Noch im Hausflur, auf dem Weg zu meinem Büro, sah ich, daß dessen Tür offenstand, weit offen, nicht nur einen Spaltbreit.
Mein Herz begann zu hämmern. Ich hasse Überraschungen, vor allem, wenn ich weiß, daß eine bevorsteht, aber nicht weiß, was oder in diesem Falle wer mich erwartet. Ob ich meine Verteidigung mobilisieren muß oder meinen Charme.
Ich dachte kurz darüber nach, einfach wieder zurückzumarschieren, bei den Cops vorbeizugehen und mit Miller zu reden. Widerstrebend entschied ich mich dagegen. Ich wollte Miller nach meinem abendlichen närrischen Anruf nicht mit einem persönlichen Auftritt zusätzlich unter Druck setzen.

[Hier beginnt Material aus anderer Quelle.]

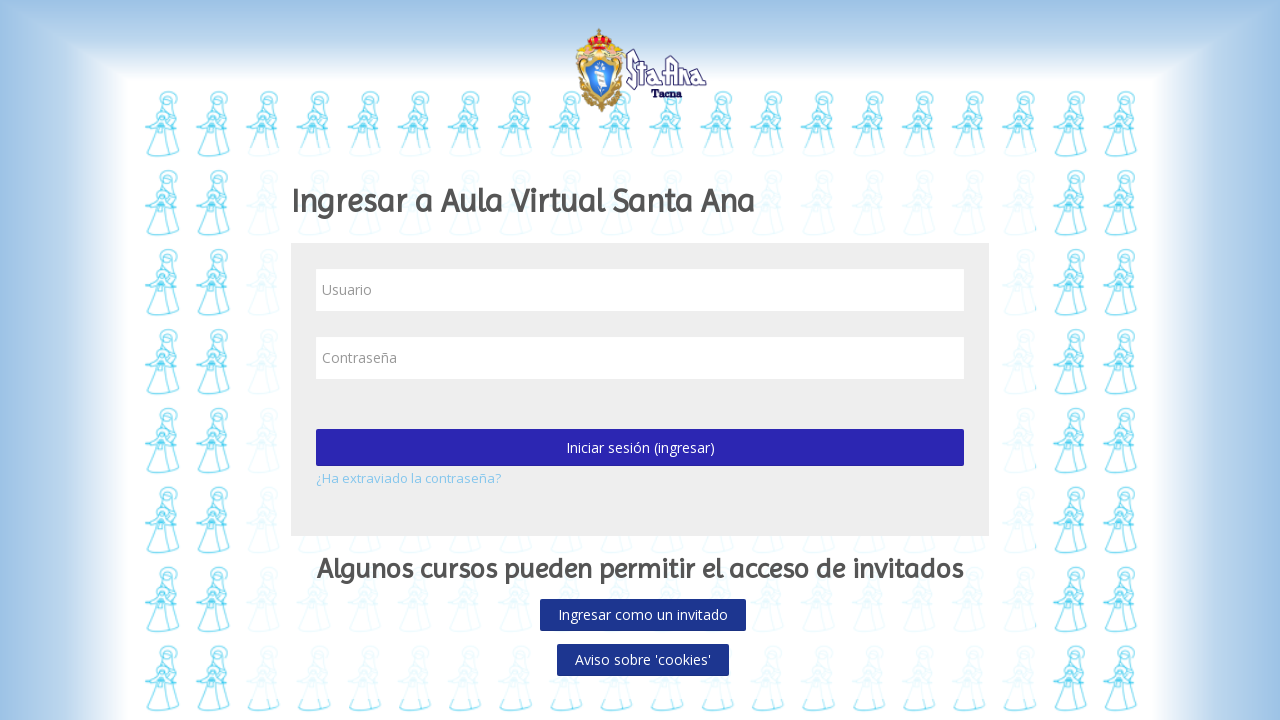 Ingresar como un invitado (643, 614)
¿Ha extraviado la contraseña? (408, 478)
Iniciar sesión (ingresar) (640, 447)
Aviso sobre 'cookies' (643, 659)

Aber ich konnte auch nicht direkt ins Büro gehen. Also stattete ich meinem leerstehenden Nachbarbüro einen kurzen Besuch ab. Ich öffnete das Schloß und schlüpfte hinein. Es waren nur zwei schmutzige, leere Räume, abgesehen von den Verbesserungen, die ich im Umfeld der Badewanne vorgenommen hatte. Ich suchte mir die am wenigsten vergammelte Ecke aus und deponierte mein Notizbuch dort.
Dann den Satz Fotos, die ich in einem Manila-Umschlag bei mir trug. Dann mein Jackett mit seinen Taschen voller Einnahmen und Ausgaben.

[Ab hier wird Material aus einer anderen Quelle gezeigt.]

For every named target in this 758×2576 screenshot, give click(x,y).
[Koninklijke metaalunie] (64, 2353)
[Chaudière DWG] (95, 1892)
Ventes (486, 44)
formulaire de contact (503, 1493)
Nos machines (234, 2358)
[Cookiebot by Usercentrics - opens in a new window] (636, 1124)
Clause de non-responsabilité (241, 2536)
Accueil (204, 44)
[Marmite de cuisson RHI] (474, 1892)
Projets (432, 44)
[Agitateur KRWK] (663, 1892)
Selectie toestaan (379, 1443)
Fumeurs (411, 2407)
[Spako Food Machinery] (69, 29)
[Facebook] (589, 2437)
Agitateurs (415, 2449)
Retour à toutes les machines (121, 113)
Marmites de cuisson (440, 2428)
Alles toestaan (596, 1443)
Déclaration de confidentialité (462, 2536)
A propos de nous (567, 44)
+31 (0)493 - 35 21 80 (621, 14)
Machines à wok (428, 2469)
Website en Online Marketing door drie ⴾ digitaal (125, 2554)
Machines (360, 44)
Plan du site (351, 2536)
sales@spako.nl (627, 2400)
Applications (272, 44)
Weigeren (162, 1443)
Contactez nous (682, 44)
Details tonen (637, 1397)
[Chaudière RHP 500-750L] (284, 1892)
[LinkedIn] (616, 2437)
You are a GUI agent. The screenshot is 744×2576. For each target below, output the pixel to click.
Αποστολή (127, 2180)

Während der wenigen Schritte zurück zu der Mausefalle, die ich mein Zuhause nenne, fragte ich mich, wer oder was genau dort auf mich warten mochte.
Als ich durch die offene Tür spähte, kam mir ein Verdacht.
Mein Büro war leer.
Nach einer schnellen Bewegung, um festzustellen, ob irgend jemand hinter der Tür stand, ging ich so leise, wie ich konnte, hinein. Ich schlich auf Zehenspitzen zu meiner Wohnzimmertür hinüber. Auch sie stand offen. Bevor ich hindurchschaute, blieb ich stehen, um zu lauschen. Ich hörte nichts. Vielleicht hatte ich einfach, als ich am Morgen aus dem Haus ging, alle Türen offengelassen. Obwohl ich versuche, auf solche Dinge zu achten, könnte es mir passiert sein. Ich rahmte mir im Geiste ein Bild von mir selbst, wie ich auf Zehenspitzen durch meine eigene leere Wohnung schlich. Ein Beschatter, der sich vor seinem eigenen Schatten fürchtete.

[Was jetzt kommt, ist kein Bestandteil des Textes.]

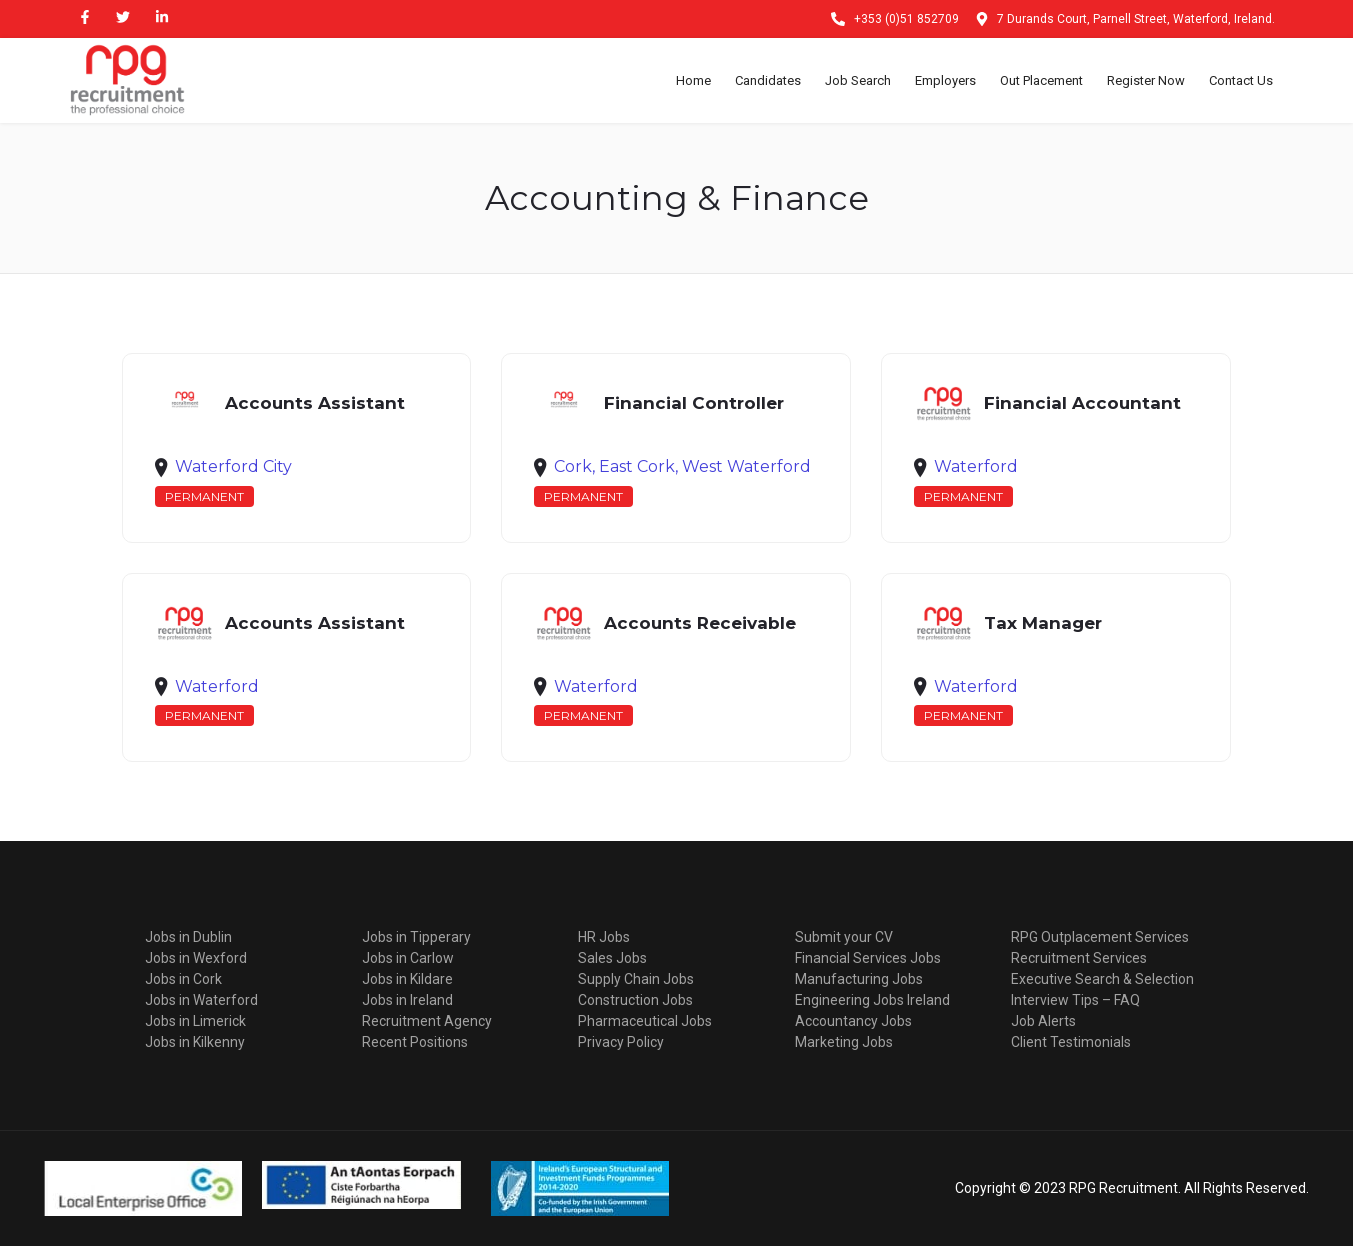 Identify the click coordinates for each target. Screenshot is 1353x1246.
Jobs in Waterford (201, 1000)
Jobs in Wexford (196, 958)
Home (693, 80)
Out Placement (1041, 80)
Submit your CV (844, 937)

Aber wie soll ein Mann leben, wenn er sich nicht ernst nimmt?
Ich schlich weiter in mein Hinterzimmer.
Mein Eßzimmersessel war umgedreht, zum Fenster herum.
Auf eine seiner breiten Ulmenarmlehnen hing ein Kopf mit walnußfarbenem Haar herunter.
Er rührte sich nicht. Ich stand, wie mir schien, eine Ewigkeit dort, und der Kopf rührte sich nicht.
Ich sah mich im Zimmer um. Keine anderen Leute, und auch ansonsten anscheinend unberührt. Ich warf noch einen Blick auf den Hinterkopf meiner früheren Klientin. Ich hatte nicht die leiseste Ahnung, was ich tun sollte. Ich schlich mich, immer noch auf Zehenspitzen, zu ihr.
Ich schaute in ihr Gesicht. Augen geschlossen, bleich. Reglos.
Ich nahm ihre Hand. Sie war warm.
Sie öffnete die Augen und schaute in meine. Ließ ihre Hand in meiner und reckte sich langsam. Und wachte langsam auf.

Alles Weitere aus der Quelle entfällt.